- _Problem to solve_: Skip the images; return every entry exactly.

Transcribed page contents
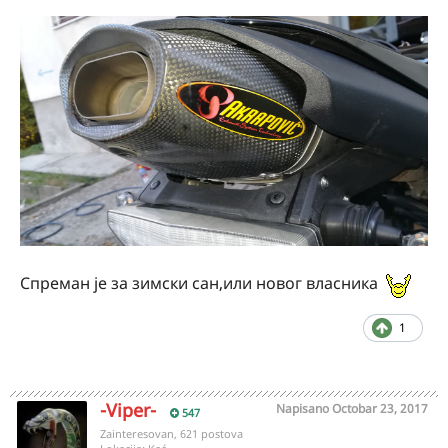
Спреман је за зимски сан,или новог власника
1
-Viper-
Napisano
Octobar 23, 2017
547
Zainteresovan, 621 postova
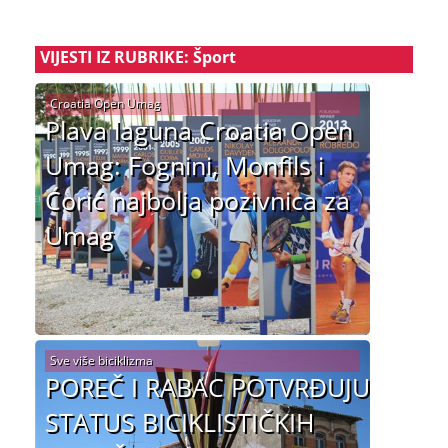
VIJESTI IZ RUBRIKE: Šport
Croatia Open Umag
Plava laguna Croatia Open
Umag: Fognini, Monfils i
Ćorić najbolja pozivnica za
Umag
Sve više biciklizma
POREČ I RABAC POTVRĐUJU
STATUS BICIKLISTIČKIH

- _Worked solution_:
Спреман је за зимски сан,или новог власника
1
-Viper-
Napisano
Octobar 23, 2017
547
Zainteresovan, 621 postova
VIJESTI IZ RUBRIKE: Šport
Croatia Open Umag
Plava laguna Croatia Open
Umag: Fognini, Monfils i
Ćorić najbolja pozivnica za
Umag
Sve više biciklizma
POREČ I RABAC POTVRĐUJU
STATUS BICIKLISTIČKIH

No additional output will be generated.